In a statement released on Monday, Mr. Guterres said that he was “deeply saddened” by the loss of life and the “significant damage to people’s homes and livelihoods” caused by the heavy rains and subsequent flooding.
The UN Office for the Coordination of Humanitarian Affairs (OCHA) estimates that the flooding has affected some 115,000 people, particularly in the south of Malawi. In a factsheet on the floods released on Saturday, OCHA warned that the number of people affected is expected to rise, as assessment teams reach new areas.
The flooding has had a major impact on power supplies in Malawi: according to media reports, the country’s main utility company, EGENCO, has said that more than 80% of the country’s available hydro-electric capacity is down.

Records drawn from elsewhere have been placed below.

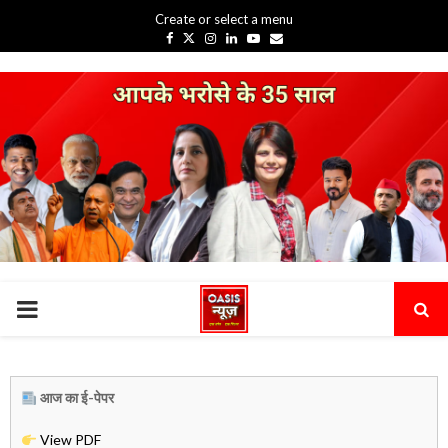
Create or select a menu
Facebook
Twitter
Instagram
Linkedin
Youtube
Email
PRIMARY
MENU
आज का ई-पेपर
View PDF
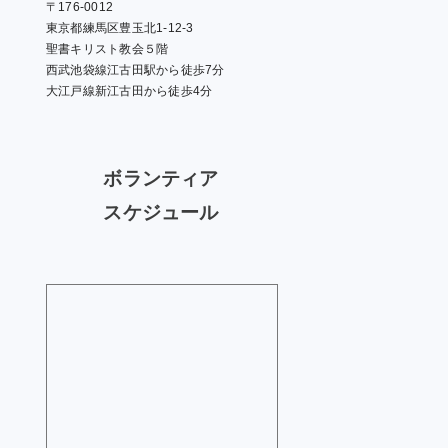
〒176-0012
東京都練馬区豊玉北1-12-3
聖書キリスト教会５階
西武池袋線江古田駅から徒歩7分
大江戸線新江古田から徒歩4分
ボランティア
スケジュール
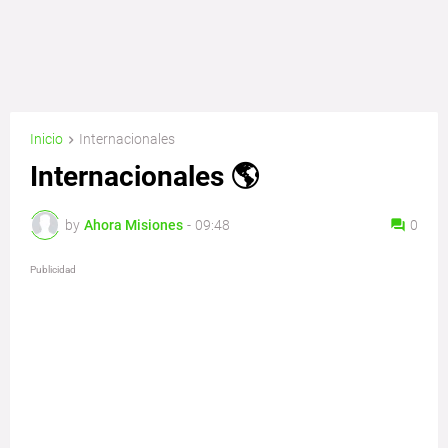
Inicio
Internacionales
Internacionales 🌎
by
Ahora Misiones
-
09:48
0
Publicidad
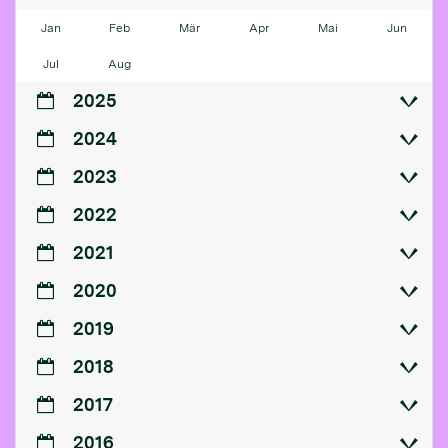
Jan
Feb
Mär
Apr
Mai
Jun
Jul
Aug
2025
2024
2023
2022
2021
2020
2019
2018
2017
2016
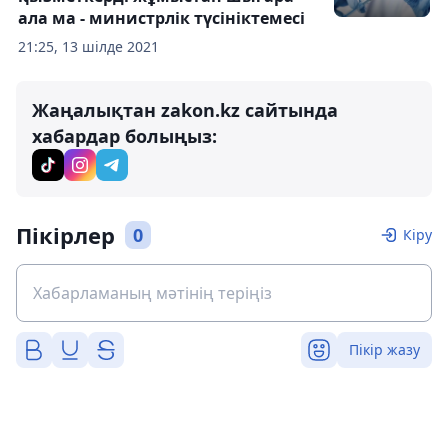
ала ма - министрлік түсініктемесі
21:25, 13 шілде 2021
Жаңалықтан zakon.kz сайтында
хабардар болыңыз:
Пікірлер
0
Кіру
Пікір жазу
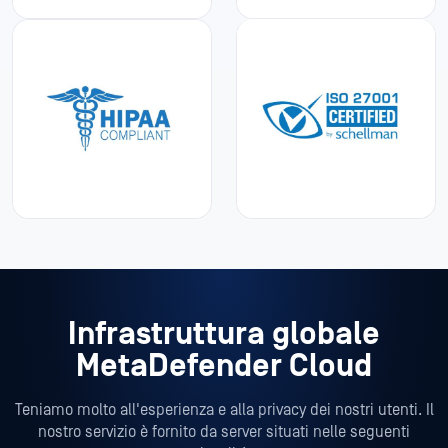
Infrastruttura globale
MetaDefender Cloud
Teniamo molto all'esperienza e alla privacy dei nostri utenti. Il
nostro servizio è fornito da server situati nelle seguenti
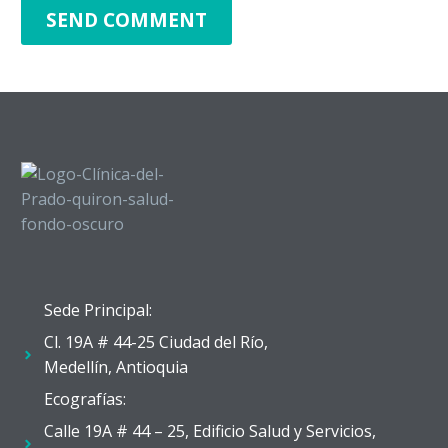
SEND COMMENT
Convocatori
y Obstetric
Historia Cl
Jurídica 36
Canal de d
Sede Principal:
Cl. 19A # 44-25 Ciudad del Río,
Medellín, Antioquia
Ecografías:
Calle 19A # 44 – 25, Edificio Salud y Servicios,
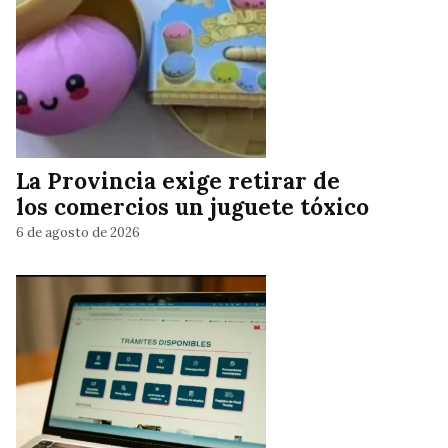
La Provincia exige retirar de
los comercios un juguete tóxico
6 de agosto de 2026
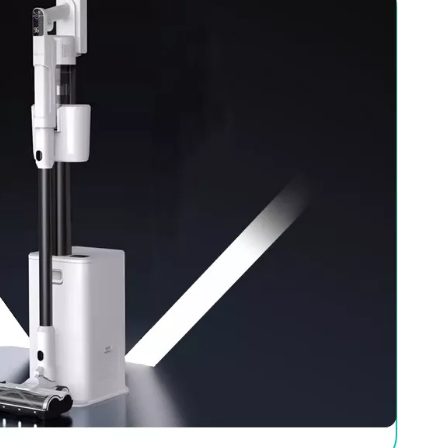
Robot aspirateur laser
autonettoyant W0900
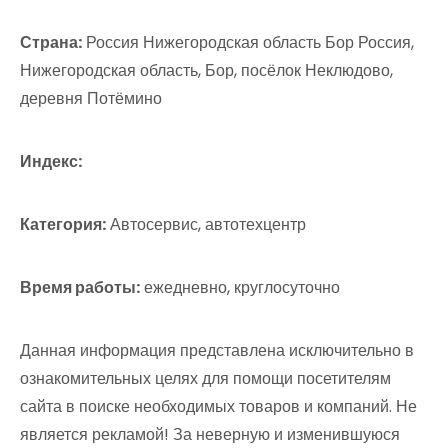
Страна:
Россия Нижегородская область Бор Россия,
Нижегородская область, Бор, посёлок Неклюдово,
деревня Потёмино
Индекс:
Категория:
Автосервис, автотехцентр
Время работы:
ежедневно, круглосуточно
Данная информация представлена исключительно в
ознакомительных целях для помощи посетителям
сайта в поиске необходимых товаров и компаний. Не
является рекламой! За неверную и изменившуюся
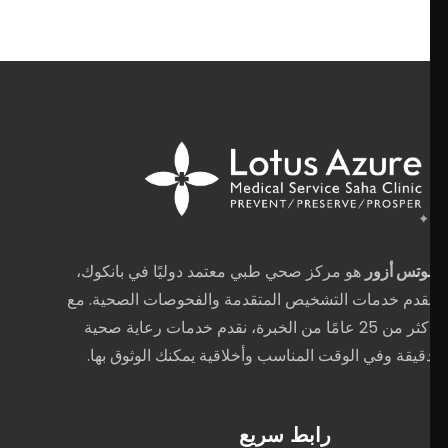
مركز صحي طبي معتمد دوليًا في بانكوك،
التشخيص المتقدمة والفحوصات الصحية. مع
ثر من 25 عامًا من الخبرة، نقدم خدمات رعاية صحية
وقت المناسب وأخلاقية يمكنك الوثوق بها.
رابط سريع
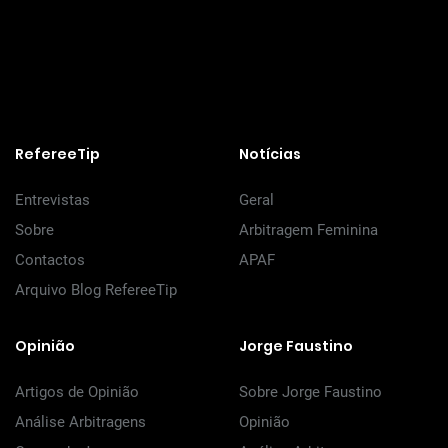
RefereeTip
Notícias
Entrevistas
Geral
Sobre
Arbitragem Feminina
Contactos
APAF
Arquivo Blog RefereeTip
Opinião
Jorge Faustino
Artigos de Opinião
Sobre Jorge Faustino
Análise Arbitragens
Opinião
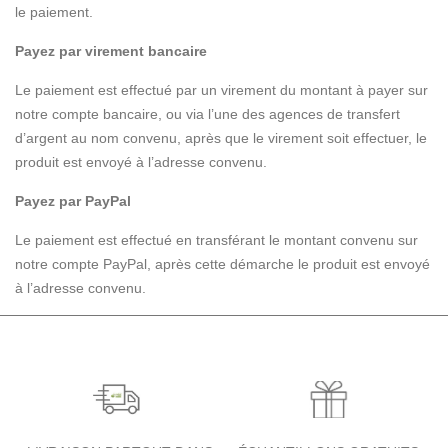
le paiement.
Payez par virement bancaire
Le paiement est effectué par un virement du montant à payer sur
notre compte bancaire, ou via l’une des agences de transfert
d’argent au nom convenu, après que le virement soit effectuer, le
produit est envoyé à l’adresse convenu.
Payez par PayPal
Le paiement est effectué en transférant le montant convenu sur
notre compte PayPal, après cette démarche le produit est envoyé
à l’adresse convenu.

On Friday, Malawian President Peter Mutharika declared a State of Emergency in the areas hit hardest by the rains and flooding, which followed the formation of a “tropical disturbance” over the Mozambique Channel earlier in the week.
Search and rescue teams from Malawi’s Department of Disaster Management Affairs, have been working with local partners to deliver relief to affected people, including tents, plastic sheets, maize, rice, beans, blankets and kitchen utensils, according to a statement issued by the Ministry of Homeland Security.
The United Nations expressed its solidarity with the Malawian authorities, and committed to support them as they respond to the humanitarian needs of the population: the UN response has involved several main agencies. The World Food Programme (WFP) has deployed two boats to accompany the assessment and response; the UN Childrens’ Fund (UNICEF) is providing drones; and the UN Food and Agriculture Organization (FAO), in collaboration with the WFP, will support mapping using satellite imagery.